#### Working data
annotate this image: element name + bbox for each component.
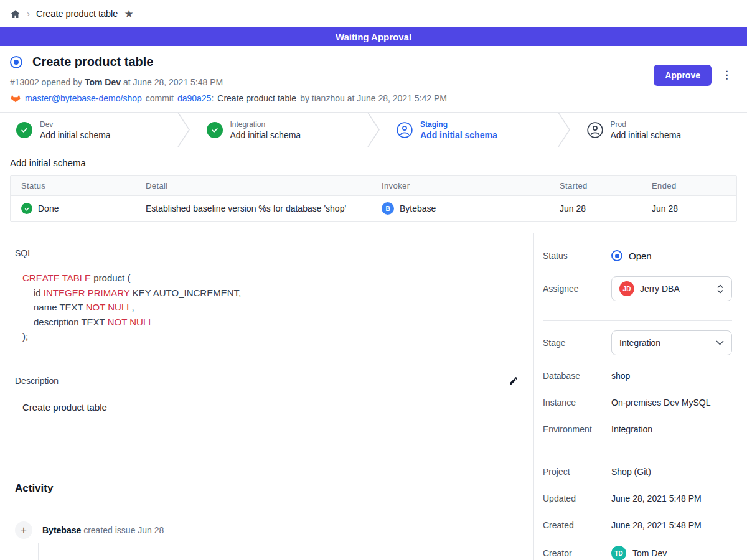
vcs-commit-line: master@bytebase-demo/shop commit da90a25… [10,93,447,103]
sql-label: SQL [15,248,519,258]
description-text: Create product table [15,402,519,413]
task-started: Jun 28 [560,203,652,213]
main-column: SQL CREATE TABLE product ( id INTEGER PR… [0,233,534,560]
created-value: June 28, 2021 5:48 PM [611,520,702,530]
more-actions-icon[interactable]: ⋮ [721,65,732,80]
assignee-row: Assignee JD Jerry DBA [543,276,732,301]
instance-label: Instance [543,398,611,408]
updated-row: Updated June 28, 2021 5:48 PM [543,492,732,505]
content-row: SQL CREATE TABLE product ( id INTEGER PR… [0,233,747,560]
task-done-check-icon [21,203,32,214]
task-section: Add initial schema Status Detail Invoker… [0,147,747,233]
stage-task-label: Add initial schema [611,130,682,140]
creator-value: Tom Dev [632,548,667,558]
issue-title: Create product table [32,55,153,69]
stage-pending-person-icon [587,122,603,138]
stage-done-check-icon [16,122,32,138]
pipeline-stage-bar: Dev Add initial schema Integration Add i… [0,112,747,147]
issue-id-text: #13002 opened by [10,77,82,87]
page: › Create product table ★ Waiting Approva… [0,0,747,560]
sidebar-divider [543,320,732,321]
issue-author: Tom Dev [85,77,121,87]
project-label: Project [543,467,611,477]
stage-select[interactable]: Integration [611,330,732,355]
environment-label: Environment [543,424,611,434]
approve-button[interactable]: Approve [654,65,712,86]
description-label: Description [15,376,59,386]
updated-label: Updated [543,493,611,503]
issue-meta: #13002 opened by Tom Dev at June 28, 202… [10,77,447,87]
task-table: Status Detail Invoker Started Ended Done… [10,175,737,222]
assignee-label: Assignee [543,284,611,294]
sql-line: description TEXT NOT NULL [22,315,519,330]
updown-caret-icon [716,284,724,294]
stage-env-label: Prod [611,120,682,129]
sql-line: name TEXT NOT NULL, [22,300,519,315]
bookmark-star-icon[interactable]: ★ [124,7,133,21]
column-ended: Ended [652,181,736,190]
task-heading: Add initial schema [10,157,737,168]
sql-line: ); [22,329,519,344]
status-label: Status [543,251,611,261]
database-value: shop [611,371,630,381]
creator-avatar: TD [611,546,626,560]
home-icon[interactable] [10,9,21,19]
edit-description-pencil-icon[interactable] [509,376,519,386]
issue-header-actions: Approve ⋮ [654,55,732,103]
instance-value: On-premises Dev MySQL [611,398,710,408]
commit-hash-link[interactable]: da90a25 [177,93,212,103]
stage-chevron-separator [367,113,380,147]
stage-task-label: Add initial schema [420,130,497,140]
activity-action: created issue [83,525,135,535]
stage-value: Integration [619,338,660,348]
task-detail: Established baseline version %s for data… [146,203,382,213]
project-row: Project Shop (Git) [543,465,732,478]
task-status: Done [38,203,59,213]
sql-line: CREATE TABLE product ( [22,271,519,286]
stage-label: Stage [543,338,611,348]
instance-row: Instance On-premises Dev MySQL [543,396,732,409]
divider [15,363,519,363]
gitlab-icon [10,93,21,103]
task-row[interactable]: Done Established baseline version %s for… [11,196,736,221]
commit-word: commit [146,93,174,103]
column-invoker: Invoker [382,181,560,190]
sql-code-block: CREATE TABLE product ( id INTEGER PRIMAR… [15,271,519,344]
stage-chevron-separator [177,113,190,147]
activity-timeline-line [38,543,39,560]
activity-date: Jun 28 [138,525,164,535]
activity-heading: Activity [15,482,519,495]
activity-actor: Bytebase [42,525,81,535]
waiting-approval-banner: Waiting Approval [0,27,747,46]
stage-env-label: Staging [420,120,497,129]
branch-repo-link[interactable]: master@bytebase-demo/shop [25,93,142,103]
plus-icon: + [15,521,32,539]
created-row: Created June 28, 2021 5:48 PM [543,519,732,531]
issue-header: Create product table #13002 opened by To… [0,46,747,112]
status-value: Open [629,251,652,261]
creator-row: Creator TD Tom Dev [543,546,732,560]
stage-integration[interactable]: Integration Add initial schema [190,113,367,147]
stage-prod[interactable]: Prod Add initial schema [571,113,747,147]
stage-done-check-icon [207,122,223,138]
stage-staging[interactable]: Staging Add initial schema [380,113,557,147]
stage-dev[interactable]: Dev Add initial schema [0,113,177,147]
open-status-icon [611,250,622,261]
commit-author-time: by tianzhou at June 28, 2021 5:42 PM [300,93,447,103]
stage-task-label: Add initial schema [40,130,111,140]
issue-opened-time: at June 28, 2021 5:48 PM [123,77,223,87]
column-detail: Detail [146,181,382,190]
divider [15,505,519,505]
breadcrumb-separator: › [27,8,30,19]
environment-value: Integration [611,424,652,434]
colon: : [211,93,214,103]
stage-env-label: Dev [40,120,111,129]
banner-text: Waiting Approval [336,32,411,42]
stage-row: Stage Integration [543,330,732,355]
assignee-select[interactable]: JD Jerry DBA [611,276,732,301]
column-status: Status [11,181,146,190]
task-ended: Jun 28 [652,203,736,213]
column-started: Started [560,181,652,190]
project-value: Shop (Git) [611,467,651,477]
breadcrumb: › Create product table ★ [0,0,747,27]
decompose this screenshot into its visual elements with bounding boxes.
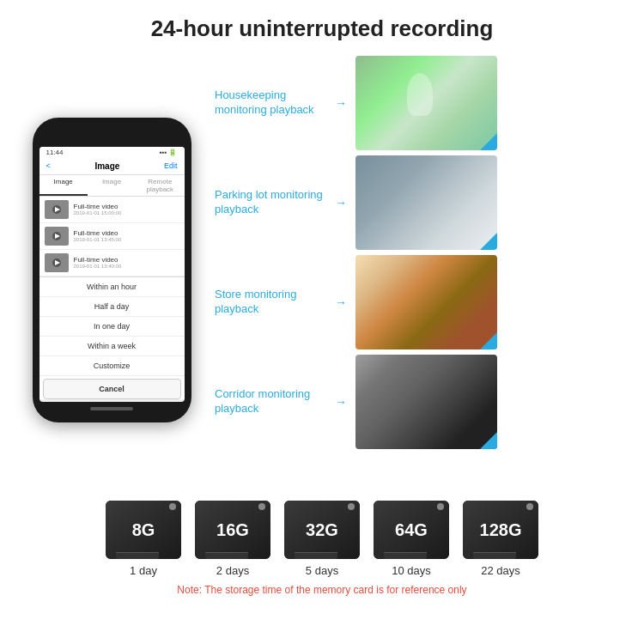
phone-item-subtitle-3: 2019-01-01 13:40:00: [74, 264, 122, 269]
sd-notch-128g: [473, 552, 516, 559]
monitoring-item-2: Parking lot monitoring playback →: [215, 155, 627, 250]
phone-dropdown-item-4[interactable]: Within a week: [39, 337, 185, 356]
monitoring-label-2: Parking lot monitoring playback: [215, 188, 326, 217]
phone-item-title-2: Full-time video: [74, 229, 122, 237]
sd-notch-16g: [205, 552, 248, 559]
phone-thumb-3: [45, 253, 69, 272]
storage-cards: 8G 1 day 16G 2 days 32G 5 days 64G 10: [106, 501, 538, 577]
arrow-icon-3: →: [335, 295, 347, 309]
sd-notch-8g: [116, 552, 159, 559]
sd-notch-32g: [295, 552, 337, 559]
phone-dropdown-item-2[interactable]: Half a day: [39, 297, 185, 317]
sd-card-16g: 16G: [195, 501, 270, 559]
storage-card-8g: 8G 1 day: [106, 501, 181, 577]
phone-cancel-button[interactable]: Cancel: [43, 379, 181, 399]
phone-signal: ▪▪▪ 🔋: [160, 149, 178, 156]
phone-dropdown-item-5[interactable]: Customize: [39, 356, 185, 376]
phone-notch: [86, 128, 137, 143]
monitoring-text-3: Store monitoring playback: [215, 288, 326, 317]
sd-label-128g: 128G: [480, 520, 522, 540]
phone-item-text-1: Full-time video 2019-01-01 15:00:00: [74, 203, 122, 216]
sd-card-64g: 64G: [374, 501, 449, 559]
arrow-icon-1: →: [335, 96, 347, 110]
sd-card-8g: 8G: [106, 501, 181, 559]
phone-back-button[interactable]: <: [46, 161, 51, 170]
main-content: 11:44 ▪▪▪ 🔋 < Image Edit Image Image Rem…: [0, 51, 644, 489]
phone-time: 11:44: [46, 149, 64, 156]
sd-card-128g: 128G: [463, 501, 538, 559]
phone-item-text-3: Full-time video 2019-01-01 13:40:00: [74, 256, 122, 269]
phone-dropdown: Within an hour Half a day In one day Wit…: [39, 276, 185, 399]
phone-item-subtitle-2: 2019-01-01 13:45:00: [74, 237, 122, 242]
monitoring-text-2: Parking lot monitoring playback: [215, 188, 326, 217]
storage-section: 8G 1 day 16G 2 days 32G 5 days 64G 10: [0, 489, 644, 596]
storage-card-16g: 16G 2 days: [195, 501, 270, 577]
card-days-32g: 5 days: [306, 564, 338, 577]
phone-list-item-2[interactable]: Full-time video 2019-01-01 13:45:00: [39, 223, 185, 250]
sd-label-16g: 16G: [216, 520, 249, 540]
phone-item-subtitle-1: 2019-01-01 15:00:00: [74, 210, 122, 216]
storage-note: Note: The storage time of the memory car…: [177, 584, 466, 596]
storage-card-64g: 64G 10 days: [374, 501, 449, 577]
phone-nav-bar: < Image Edit: [39, 158, 185, 175]
monitoring-image-2: [355, 155, 497, 250]
monitoring-image-1: [355, 56, 497, 150]
phone-status-bar: 11:44 ▪▪▪ 🔋: [39, 147, 185, 158]
phone-mockup: 11:44 ▪▪▪ 🔋 < Image Edit Image Image Rem…: [33, 118, 191, 422]
phone-nav-title: Image: [94, 161, 119, 171]
phone-home-indicator: [90, 407, 133, 410]
monitoring-label-4: Corridor monitoring playback: [215, 387, 326, 416]
storage-card-32g: 32G 5 days: [284, 501, 360, 577]
corner-triangle-3: [480, 332, 497, 349]
phone-item-text-2: Full-time video 2019-01-01 13:45:00: [74, 229, 122, 242]
arrow-icon-2: →: [335, 196, 347, 210]
phone-tabs: Image Image Remote playback: [39, 175, 185, 197]
phone-tab-image[interactable]: Image: [39, 175, 88, 196]
monitoring-item-1: Housekeeping monitoring playback →: [215, 56, 627, 150]
monitoring-text-1: Housekeeping monitoring playback: [215, 88, 326, 118]
sd-label-8g: 8G: [132, 520, 155, 540]
card-days-128g: 22 days: [481, 564, 520, 577]
page-title: 24-hour uninterrupted recording: [17, 15, 627, 42]
monitoring-item-4: Corridor monitoring playback →: [215, 355, 627, 449]
card-days-64g: 10 days: [392, 564, 431, 577]
phone-edit-button[interactable]: Edit: [164, 161, 178, 170]
phone-thumb-1: [45, 200, 69, 219]
phone-item-title-3: Full-time video: [74, 256, 122, 264]
phone-list-item-1[interactable]: Full-time video 2019-01-01 15:00:00: [39, 197, 185, 223]
page-header: 24-hour uninterrupted recording: [0, 0, 644, 51]
phone-item-title-1: Full-time video: [74, 203, 122, 210]
corner-triangle-4: [480, 432, 497, 449]
phone-thumb-2: [45, 227, 69, 246]
phone-tab-remote[interactable]: Remote playback: [136, 175, 184, 196]
right-section: Housekeeping monitoring playback → Parki…: [215, 51, 627, 489]
phone-dropdown-item-3[interactable]: In one day: [39, 317, 185, 337]
monitoring-item-3: Store monitoring playback →: [215, 255, 627, 349]
phone-tab-image2[interactable]: Image: [88, 175, 136, 196]
corner-triangle-2: [480, 233, 497, 250]
monitoring-label-3: Store monitoring playback: [215, 288, 326, 317]
phone-screen: 11:44 ▪▪▪ 🔋 < Image Edit Image Image Rem…: [39, 147, 185, 402]
monitoring-label-1: Housekeeping monitoring playback: [215, 88, 326, 118]
corner-triangle-1: [480, 133, 497, 150]
phone-list-item-3[interactable]: Full-time video 2019-01-01 13:40:00: [39, 250, 185, 276]
monitoring-image-4: [355, 355, 497, 449]
sd-label-64g: 64G: [395, 520, 428, 540]
phone-dropdown-item-1[interactable]: Within an hour: [39, 277, 185, 297]
monitoring-text-4: Corridor monitoring playback: [215, 387, 326, 416]
card-days-16g: 2 days: [216, 564, 249, 577]
sd-card-32g: 32G: [284, 501, 360, 559]
card-days-8g: 1 day: [130, 564, 157, 577]
storage-card-128g: 128G 22 days: [463, 501, 538, 577]
sd-label-32g: 32G: [306, 520, 338, 540]
monitoring-image-3: [355, 255, 497, 349]
phone-container: 11:44 ▪▪▪ 🔋 < Image Edit Image Image Rem…: [17, 51, 206, 489]
arrow-icon-4: →: [335, 395, 347, 409]
sd-notch-64g: [384, 552, 427, 559]
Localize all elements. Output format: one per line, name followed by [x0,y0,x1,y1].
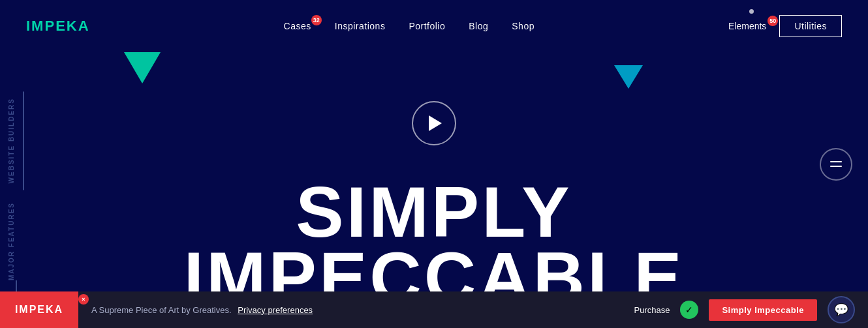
logo-accent: IM [26,18,44,34]
cookie-logo: IMPEKA [0,291,78,328]
logo-text: PEKA [44,18,89,34]
blue-triangle-decoration [614,65,643,89]
logo[interactable]: IMPEKA [26,18,90,35]
play-button[interactable] [412,101,456,145]
nav-right: Elements 50 Utilities [728,15,842,37]
nav-item-inspirations[interactable]: Inspirations [335,20,386,32]
nav-item-blog[interactable]: Blog [469,20,488,32]
nav-links: Cases 32 Inspirations Portfolio Blog Sho… [284,20,535,32]
navigation: IMPEKA Cases 32 Inspirations Portfolio B… [0,0,868,52]
chat-icon[interactable]: 💬 [828,296,855,323]
nav-elements[interactable]: Elements 50 [728,21,766,31]
cases-badge: 32 [311,15,322,25]
play-icon [429,115,442,131]
green-triangle-decoration [124,52,161,83]
purchase-check-icon: ✓ [680,301,698,319]
nav-link-cases[interactable]: Cases [284,21,311,31]
elements-badge: 50 [767,16,778,26]
cookie-message: A Supreme Piece of Art by Greatives. Pri… [91,305,313,315]
purchase-label: Purchase [634,305,670,315]
cookie-right-section: Purchase ✓ Simply Impeccable 💬 [634,296,868,323]
simply-impeccable-button[interactable]: Simply Impeccable [709,299,817,321]
menu-button[interactable] [820,148,852,181]
nav-link-blog[interactable]: Blog [469,21,488,31]
hamburger-icon [830,161,842,167]
nav-link-inspirations[interactable]: Inspirations [335,21,386,31]
nav-link-shop[interactable]: Shop [512,21,535,31]
side-label-website-builders: Website Builders [0,91,24,190]
cookie-close-button[interactable]: × [78,294,89,305]
nav-link-portfolio[interactable]: Portfolio [409,21,445,31]
nav-item-portfolio[interactable]: Portfolio [409,20,445,32]
privacy-preferences-link[interactable]: Privacy preferences [238,305,313,315]
nav-item-shop[interactable]: Shop [512,20,535,32]
utilities-button[interactable]: Utilities [779,15,842,37]
nav-item-cases[interactable]: Cases 32 [284,20,311,32]
cookie-logo-text: IM [15,304,29,316]
cookie-bar: IMPEKA × A Supreme Piece of Art by Great… [0,291,868,328]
########
■ **Work to complete**
From the material above, please return each line containing "banner".

■ **Output of the task**
waiting-approval-banner: Waiting Approval [0,27,747,46]
banner-text: Waiting Approval [336,32,411,42]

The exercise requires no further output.